● AIM OF THE EXERCISE:
The entries need to be copied exactly as they stand, images left out.

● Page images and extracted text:
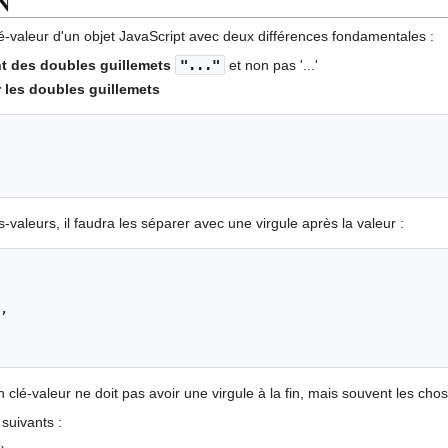
ON
lé-valeur d'un objet JavaScript avec deux différences fondamentales :
nt des doubles guillemets
"..."
et non pas '...'
r les doubles guillemets
-valeurs, il faudra les séparer avec une virgule après la valeur :
,
on clé-valeur ne doit pas avoir une virgule à la fin, mais souvent les c
suivants :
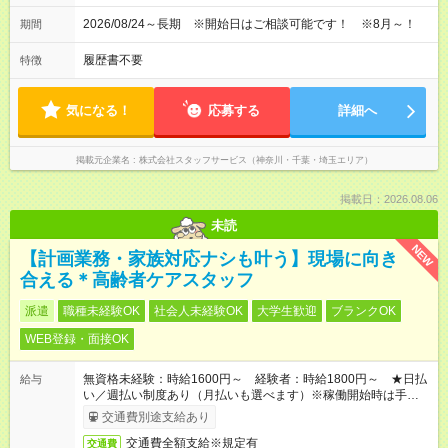
2026/08/24～長期 ※開始日はご相談可能です！ ※8月～！
期間
履歴書不要
特徴
気になる！
応募する
詳細へ
掲載元企業名
株式会社スタッフサービス（神奈川・千葉・埼玉エリア）
掲載日：2026.08.06
未読
NEW
【計画業務・家族対応ナシも叶う】現場に向き
合える＊高齢者ケアスタッフ
派遣
職種未経験OK
社会人未経験OK
大学生歓迎
ブランクOK
WEB登録・面接OK
無資格未経験：時給1600円～ 経験者：時給1800円～ ★日払
給与
い／週払い制度あり（月払いも選べます）※稼働開始時は手続き
完了次第のお支払いとなります。
交通費別途支給あり
交通費全額支給※規定有
交通費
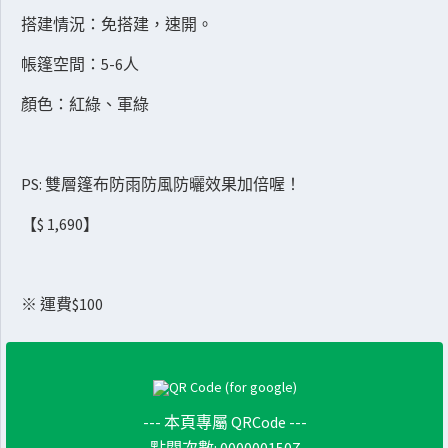
搭建情況：免搭建，速開。
帳篷空間：5-6人
顏色：紅綠、軍綠
PS: 雙層篷布防雨防風防曬效果加倍喔！
【$ 1,690】
※ 運費$100
--- 本頁專屬 QRCode ---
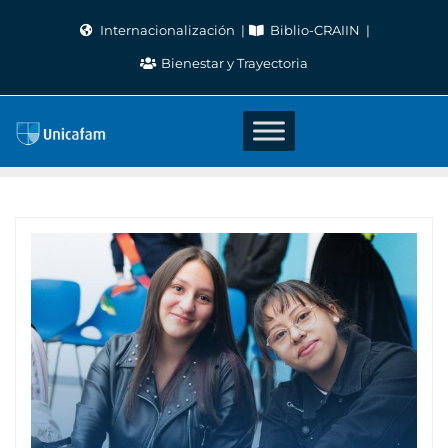
Skip
Internacionalización
Biblio-CRAIIN
to
Bienestar y Trayectoria
content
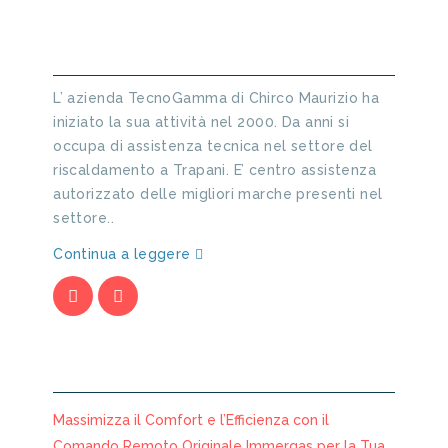
INFORMAZIONI SU TECNO GAMMA
L’ azienda TecnoGamma di Chirco Maurizio ha
iniziato la sua attività nel 2000. Da anni si
occupa di assistenza tecnica nel settore del
riscaldamento a Trapani. E’ centro assistenza
autorizzato delle migliori marche presenti nel
settore..
Continua a leggere
ARTICOLI RECENTI
Massimizza il Comfort e l’Efficienza con il
Comando Remoto Originale Immergas per la Tua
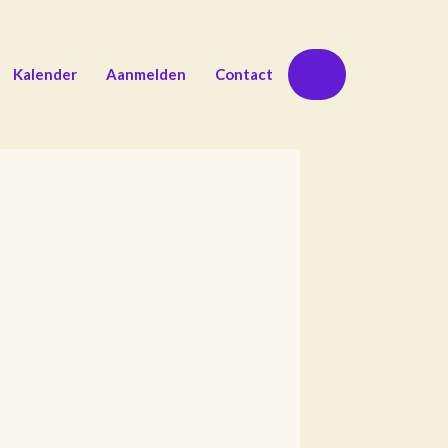
Zoeken
Kalender
Aanmelden
Contact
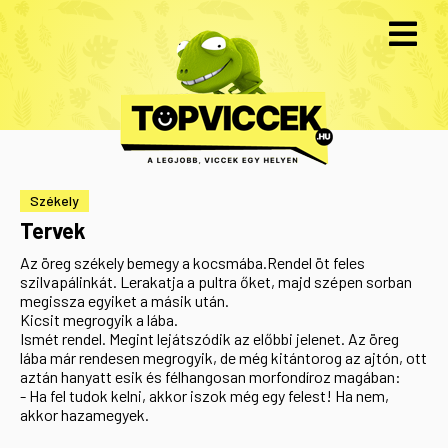
Székely
Tervek
Az öreg székely bemegy a kocsmába.Rendel öt feles
szilvapálinkát. Lerakatja a pultra őket, majd szépen sorban
megissza egyiket a másik után.
Kicsit megrogyik a lába.
Ismét rendel. Megint lejátszódik az előbbi jelenet. Az öreg
lába már rendesen megrogyik, de még kitántorog az ajtón, ott
aztán hanyatt esik és félhangosan morfondíroz magában:
- Ha fel tudok kelni, akkor iszok még egy felest! Ha nem,
akkor hazamegyek.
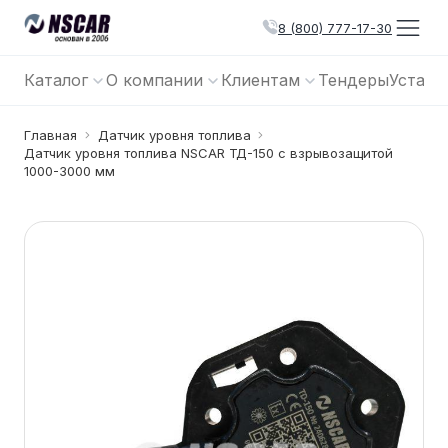
8 (800) 777-17-30
Каталог
О компании
Клиентам
Тендеры
Устано
Главная
Датчик уровня топлива
Датчик уровня топлива NSCAR ТД-150 с взрывозащитой
1000-3000 мм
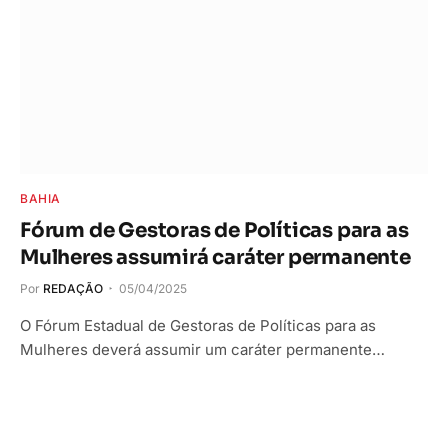
BAHIA
Fórum de Gestoras de Políticas para as
Mulheres assumirá caráter permanente
Por
REDAÇÃO
05/04/2025
O Fórum Estadual de Gestoras de Políticas para as
Mulheres deverá assumir um caráter permanente…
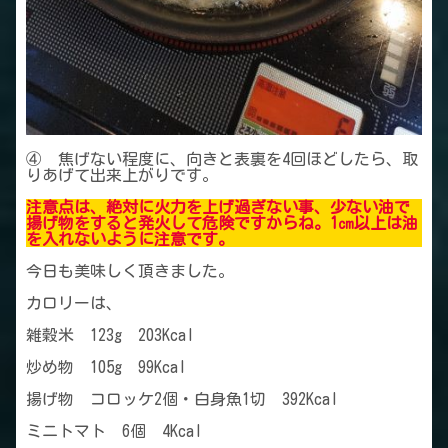
④ 焦げない程度に、向きと表裏を4回ほどしたら、取
りあげて出来上がりです。
注意点は、絶対に火力を上げ過ぎない事、少ない油で
揚げ物をすると発火して危険ですからね。1㎝以上は油
を入れないように注意です。
今日も美味しく頂きました。
カロリーは、
雑穀米 123g 203Kcal
炒め物 105g 99Kcal
揚げ物 コロッケ2個・白身魚1切 392Kcal
ミニトマト 6個 4Kcal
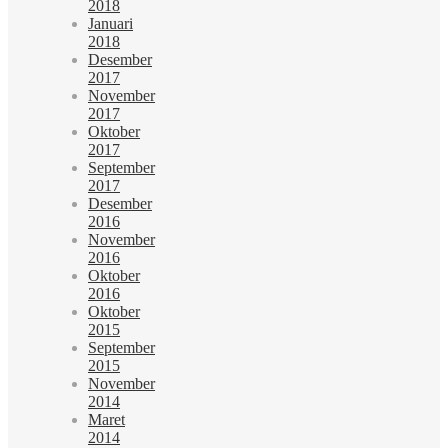
2018
Januari
2018
Desember
2017
November
2017
Oktober
2017
September
2017
Desember
2016
November
2016
Oktober
2016
Oktober
2015
September
2015
November
2014
Maret
2014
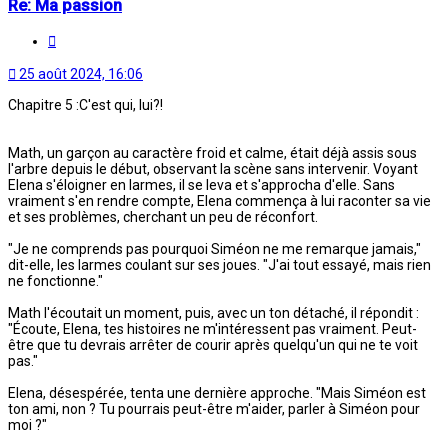
Re: Ma passion
Citation
25 août 2024, 16:06
Chapitre 5 :C'est qui, lui?!
Math, un garçon au caractère froid et calme, était déjà assis sous
l'arbre depuis le début, observant la scène sans intervenir. Voyant
Elena s'éloigner en larmes, il se leva et s'approcha d'elle. Sans
vraiment s'en rendre compte, Elena commença à lui raconter sa vie
et ses problèmes, cherchant un peu de réconfort.
"Je ne comprends pas pourquoi Siméon ne me remarque jamais,"
dit-elle, les larmes coulant sur ses joues. "J'ai tout essayé, mais rien
ne fonctionne."
Math l'écoutait un moment, puis, avec un ton détaché, il répondit :
"Écoute, Elena, tes histoires ne m'intéressent pas vraiment. Peut-
être que tu devrais arrêter de courir après quelqu'un qui ne te voit
pas."
Elena, désespérée, tenta une dernière approche. "Mais Siméon est
ton ami, non ? Tu pourrais peut-être m'aider, parler à Siméon pour
moi ?"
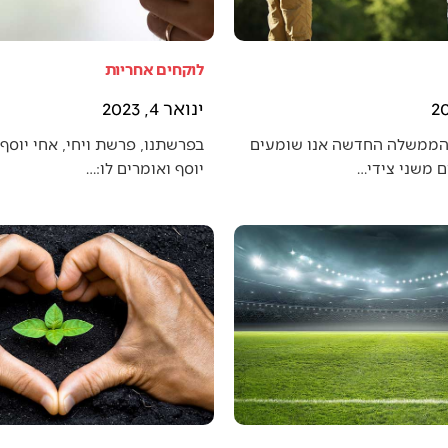
לוקחים אחריות
ינואר 4, 2023
הממשלה החדשה אנו שומעים
בפרשתנו, פרשת ויחי, אחי יוסף 
 משני צידי…
יוסף ואומרים לו:…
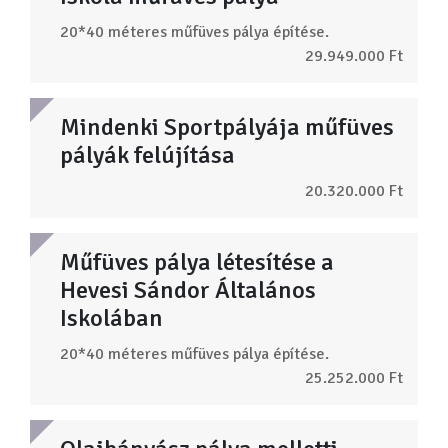
20*40 méteres műfüves pálya építése.
29.949.000 Ft
Mindenki Sportpályája műfüves
pályák felújítása
20.320.000 Ft
Műfüves pálya létesítése a
Hevesi Sándor Általános
Iskolában
20*40 méteres műfüves pálya építése.
25.252.000 Ft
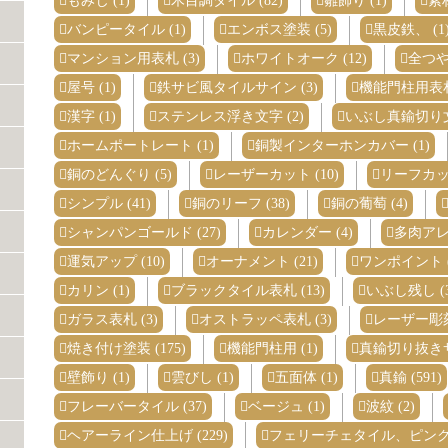
もみじ (1)
木目調タイル (82)
雛飾り (1)
素材
バンピータイル (1)
エンボス塗装 (5)
黒皮鉄、 (1
マンション用表札 (3)
ホワイトオーク (12)
全つや
屋号 (1)
鉄サビ風タイルサイン (3)
機能門柱用表札 
漢字 (1)
ステンレス浮き文字 (2)
いぶし真鍮切り文
ホームポートレート (1)
銅製インターホンカバー (1)
銅のどんぐり (5)
レーザーカット (10)
リーフカット
シンプル (41)
銅のリーフ (38)
銅の葡萄 (4)
シャンパンゴールド (27)
カレンダー (4)
多肉アレン
運気アップ (10)
オーナメント (21)
ワンポイント (
カリン (1)
ブラックタイル表札 (13)
いぶし残し (3
ガラス表札 (3)
オストラッペ表札 (3)
レーザー彫刻 
焼き付け塗装 (175)
機能門柱用 (1)
真鍮切り抜きサ
壁飾り (1)
雲びし (1)
五面体 (1)
真鍮 (591)
フレーバータイル (37)
ベージュ (1)
波紋 (2)
ヘアーライン仕上げ (229)
フェリーチェタイル、ピンク、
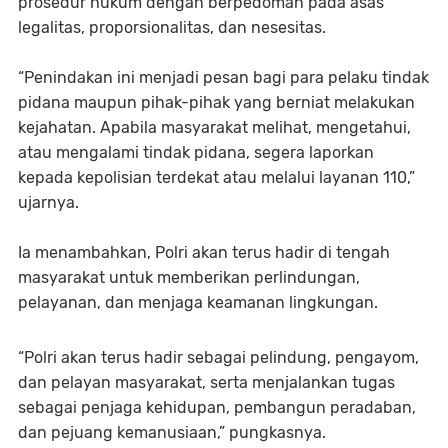
prosedur hukum dengan berpedoman pada asas
legalitas, proporsionalitas, dan nesesitas.
“Penindakan ini menjadi pesan bagi para pelaku tindak
pidana maupun pihak-pihak yang berniat melakukan
kejahatan. Apabila masyarakat melihat, mengetahui,
atau mengalami tindak pidana, segera laporkan
kepada kepolisian terdekat atau melalui layanan 110,”
ujarnya.
Ia menambahkan, Polri akan terus hadir di tengah
masyarakat untuk memberikan perlindungan,
pelayanan, dan menjaga keamanan lingkungan.
“Polri akan terus hadir sebagai pelindung, pengayom,
dan pelayan masyarakat, serta menjalankan tugas
sebagai penjaga kehidupan, pembangun peradaban,
dan pejuang kemanusiaan,” pungkasnya.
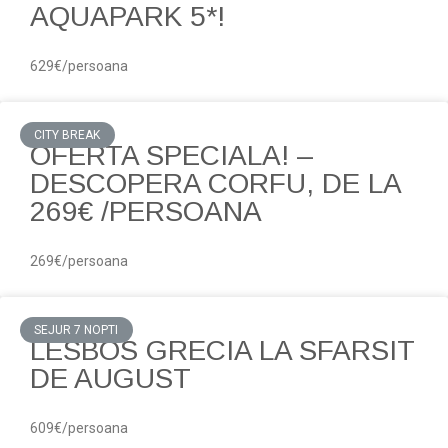
AQUAPARK 5*!
629€/persoana
CITY BREAK
OFERTA SPECIALA! –
DESCOPERA CORFU, DE LA
269€ /PERSOANA
269€/persoana
SEJUR 7 NOPTI
LESBOS GRECIA LA SFARSIT
DE AUGUST
609€/persoana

● COMPLETED EXERCISE:
ON
lé-valeur d'un objet JavaScript avec deux différences fondamentales :
nt des doubles guillemets
"..."
et non pas '...'
r les doubles guillemets
-valeurs, il faudra les séparer avec une virgule après la valeur :
,
on clé-valeur ne doit pas avoir une virgule à la fin, mais souvent les c
suivants :
2026/08/24～長期 ※開始日はご相談可能です！ ※8月～！
期間
履歴書不要
特徴
気になる！
応募する
詳細へ
掲載元企業名
株式会社スタッフサービス（神奈川・千葉・埼玉エリア）
掲載日：2026.08.06
未読
NEW
【計画業務・家族対応ナシも叶う】現場に向き
合える＊高齢者ケアスタッフ
派遣
職種未経験OK
社会人未経験OK
大学生歓迎
ブランクOK
WEB登録・面接OK
無資格未経験：時給1600円～ 経験者：時給1800円～ ★日払
給与
い／週払い制度あり（月払いも選べます）※稼働開始時は手続き
完了次第のお支払いとなります。
交通費別途支給あり
交通費全額支給※規定有
交通費
搭建情況：免搭建，速開。
帳篷空間：5-6人
顏色：紅綠、軍綠
PS: 雙層篷布防雨防風防曬效果加倍喔！
【$ 1,690】
※ 運費$100
--- 本頁專屬 QRCode ---
Skip
Internacionalización
Biblio-CRAIIN
to
Bienestar y Trayectoria
content
INFORMAZIONI SU TECNO GAMMA
L’ azienda TecnoGamma di Chirco Maurizio ha
iniziato la sua attività nel 2000. Da anni si
occupa di assistenza tecnica nel settore del
riscaldamento a Trapani. E’ centro assistenza
autorizzato delle migliori marche presenti nel
settore..
Continua a leggere
ARTICOLI RECENTI
Massimizza il Comfort e l’Efficienza con il
Comando Remoto Originale Immergas per la Tua
Zoeken
Kalender
Aanmelden
Contact
Székely
Tervek
Az öreg székely bemegy a kocsmába.Rendel öt feles
szilvapálinkát. Lerakatja a pultra őket, majd szépen sorban
megissza egyiket a másik után.
Kicsit megrogyik a lába.
Ismét rendel. Megint lejátszódik az előbbi jelenet. Az öreg
lába már rendesen megrogyik, de még kitántorog az ajtón, ott
aztán hanyatt esik és félhangosan morfondíroz magában:
- Ha fel tudok kelni, akkor iszok még egy felest! Ha nem,
akkor hazamegyek.
8 (800) 777-17-30
Каталог
О компании
Клиентам
Тендеры
Устано
Главная
Датчик уровня топлива
Датчик уровня топлива NSCAR ТД-150 с взрывозащитой
1000-3000 мм
BAHIA
Fórum de Gestoras de Políticas para as
Mulheres assumirá caráter permanente
Por
REDAÇÃO
05/04/2025
O Fórum Estadual de Gestoras de Políticas para as
Mulheres deverá assumir um caráter permanente…
④ 焦げない程度に、向きと表裏を4回ほどしたら、取
りあげて出来上がりです。
注意点は、絶対に火力を上げ過ぎない事、少ない油で
揚げ物をすると発火して危険ですからね。1㎝以上は油
を入れないように注意です。
今日も美味しく頂きました。
カロリーは、
雑穀米 123g 203Kcal
炒め物 105g 99Kcal
揚げ物 コロッケ2個・白身魚1切 392Kcal
ミニトマト 6個 4Kcal
2018
Januari
2018
Desember
2017
November
2017
Oktober
2017
September
2017
Desember
2016
November
2016
Oktober
2016
Oktober
2015
September
2015
November
2014
Maret
2014
Re: Ma passion
Citation
25 août 2024, 16:06
Chapitre 5 :C'est qui, lui?!
Math, un garçon au caractère froid et calme, était déjà assis sous
l'arbre depuis le début, observant la scène sans intervenir. Voyant
Elena s'éloigner en larmes, il se leva et s'approcha d'elle. Sans
vraiment s'en rendre compte, Elena commença à lui raconter sa vie
et ses problèmes, cherchant un peu de réconfort.
"Je ne comprends pas pourquoi Siméon ne me remarque jamais,"
dit-elle, les larmes coulant sur ses joues. "J'ai tout essayé, mais rien
ne fonctionne."
Math l'écoutait un moment, puis, avec un ton détaché, il répondit :
"Écoute, Elena, tes histoires ne m'intéressent pas vraiment. Peut-
être que tu devrais arrêter de courir après quelqu'un qui ne te voit
pas."
Elena, désespérée, tenta une dernière approche. "Mais Siméon est
ton ami, non ? Tu pourrais peut-être m'aider, parler à Siméon pour
moi ?"
לוקחים אחריות
ינואר 4, 2023
הממשלה החדשה אנו שומעים
בפרשתנו, פרשת ויחי, אחי יוסף 
 משני צידי…
יוסף ואומרים לו:…
20*40 méteres műfüves pálya építése.
29.949.000 Ft
Mindenki Sportpályája műfüves
pályák felújítása
20.320.000 Ft
Műfüves pálya létesítése a
Hevesi Sándor Általános
Iskolában
20*40 méteres műfüves pálya építése.
25.252.000 Ft
もみじ (1)
木目調タイル (82)
雛飾り (1)
素材
バンピータイル (1)
エンボス塗装 (5)
黒皮鉄、 (1
マンション用表札 (3)
ホワイトオーク (12)
全つや
屋号 (1)
鉄サビ風タイルサイン (3)
機能門柱用表札 
漢字 (1)
ステンレス浮き文字 (2)
いぶし真鍮切り文
ホームポートレート (1)
銅製インターホンカバー (1)
銅のどんぐり (5)
レーザーカット (10)
リーフカット
シンプル (41)
銅のリーフ (38)
銅の葡萄 (4)
シャンパンゴールド (27)
カレンダー (4)
多肉アレン
運気アップ (10)
オーナメント (21)
ワンポイント (
カリン (1)
ブラックタイル表札 (13)
いぶし残し (3
ガラス表札 (3)
オストラッペ表札 (3)
レーザー彫刻 
焼き付け塗装 (175)
機能門柱用 (1)
真鍮切り抜きサ
壁飾り (1)
雲びし (1)
五面体 (1)
真鍮 (591)
フレーバータイル (37)
ベージュ (1)
波紋 (2)
ヘアーライン仕上げ (229)
フェリーチェタイル、ピンク、
prosedur hukum dengan berpedoman pada asas
legalitas, proporsionalitas, dan nesesitas.
“Penindakan ini menjadi pesan bagi para pelaku tindak
pidana maupun pihak-pihak yang berniat melakukan
kejahatan. Apabila masyarakat melihat, mengetahui,
atau mengalami tindak pidana, segera laporkan
kepada kepolisian terdekat atau melalui layanan 110,”
ujarnya.
Ia menambahkan, Polri akan terus hadir di tengah
masyarakat untuk memberikan perlindungan,
pelayanan, dan menjaga keamanan lingkungan.
“Polri akan terus hadir sebagai pelindung, pengayom,
dan pelayan masyarakat, serta menjalankan tugas
sebagai penjaga kehidupan, pembangun peradaban,
dan pejuang kemanusiaan,” pungkasnya.
AQUAPARK 5*!
629€/persoana
CITY BREAK
OFERTA SPECIALA! –
DESCOPERA CORFU, DE LA
269€ /PERSOANA
269€/persoana
SEJUR 7 NOPTI
LESBOS GRECIA LA SFARSIT
DE AUGUST
609€/persoana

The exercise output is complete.